On top of all this, Senator Obama selected Joe Biden, a Washington insider, as his Vice Presidential running mate. Senator Biden, interestingly enough, deemed his own party's nominee unqualified for the Presidency a few short months ago and, additionally, expressed his willingness to join Republican McCain in his bid for the White House. The Delaware senator, while having abundant qualifications in foreign affairs and judicial matters, strikes many as a crass political opportunist, whose reputation for honesty is as checkered as the flags on a package of Purina Dog Chow.  I am wondering whether anyone will ask him about the "F" he received in a legal research and writing course for plagiarizing another's work or about subsequently being caught red-handed cribbing from a speech of British Labor leader Neil Kinnock.

The point is that, except for his racial mix, there is nothing new that Senator Obama's candidacy brings to the table.  The fare is little more than we expect from Democrat politicians, with their "warmed over" socialist ideas, reminding us of every luminary who has graced that party since Franklin Delano Roosevelt. I see no difference between any of them and believe that, if one wished to be uncharitable, he might label as fraudulent or, perhaps, even as ludicrous, Senator Obama's claim of a "new politics."

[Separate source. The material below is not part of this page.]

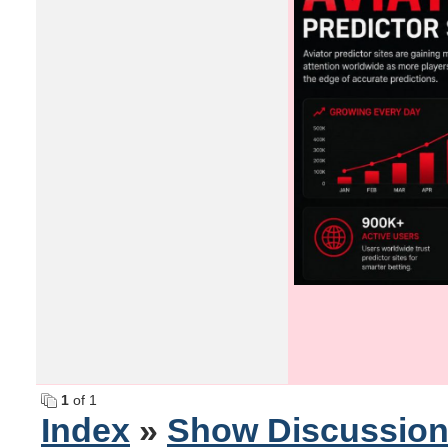
1
of 1
Index
»
Show Discussio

The question remains:  If the Illinois senator is in fact elected in November, what can we expect? His proposals, as I say, will constitute nothing really new.  The ideological divide in American culture, between secularists and traditionalists, will remain, and Congress will therefore be likely to continue in gridlock.  James Bryce, quoting two American statesmen, pointed out the following (and it is as true today as it was in 1897 when it was first published):  "It is not for want of leaders that Congress has forborne to settle the questions [of the day], but because the division of opinion in the country regarding them has been faithfully reflected in Congress. . . .When the country knows and speaks its mind, Congress will not fail to act."  The trouble is that our country is of a divided mind and has been so for decades now.  Issues such as abortion, gay marriage, gun control, immigration, the environment, and energy are situated squarely on the cultural divide. To expect Senator Obama or John McCain to forge a new consensus regarding these issues is political fantasy.  While reactive solutions may be at times necessary, proactive ones are highly unlikely.

The Preacher of old once reminded us that "there is nothing new under the sun."  His words provide an apt slogan for American politics in 2008.